Related videos are also available on the Gifu University official website, Glocal Lesson
※:C. Takai-Yamashita, S. Yamashita et al., Adv. Powder Technol., 2022. https://doi.org/10.1016/j.apt.2022.103552
I want to convey how interesting research is to young students.
After obtaining my doctorate (Engineering) in 2007, I worked in the private sector. I completed a post-doctorate program before ultimately deciding to take a break from work to have a baby and raise my son. I also went to Switzerland to further my studies. The researchers at the institution where I conducted my research enjoyed activities and interests other than research. My mentor, Dr. Sébastien Vaucher, was very familiar with Japanese tea and had several interests, including karate, yoga, and music. I was initially hesitant about going alone to study in Switzerland and leaving my 3-year-old son in Japan; however, my fellow researchers in Switzerland opened my eyes to a new world and emphasized that I could do what I want to do, regardless of being a mother, and I should aim to be the researcher I aspire to be.

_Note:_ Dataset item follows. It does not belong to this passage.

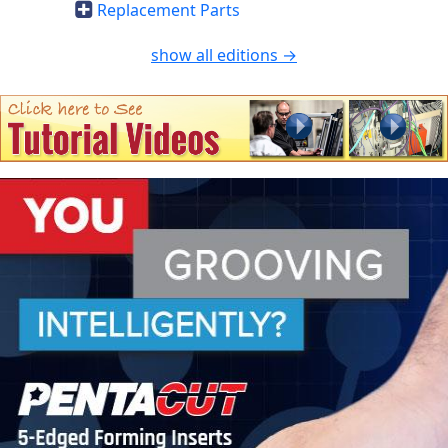
Replacement Parts
show all editions →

Had I not gone to Switzerland to study, I may not have conducted research on the beetle larvae.
Research is an accumulation of resolving familiar questions. The clues to resolving these questions may sometimes be found in unexpected places. I feel that there are still new discoveries to be made in materials that everyone is familiar with. I aim to share the excitement and joy of research with young students, inspiring them to consider the path to becoming a researcher as a viable option for the future. While achieving this, I also want to fully enjoy research.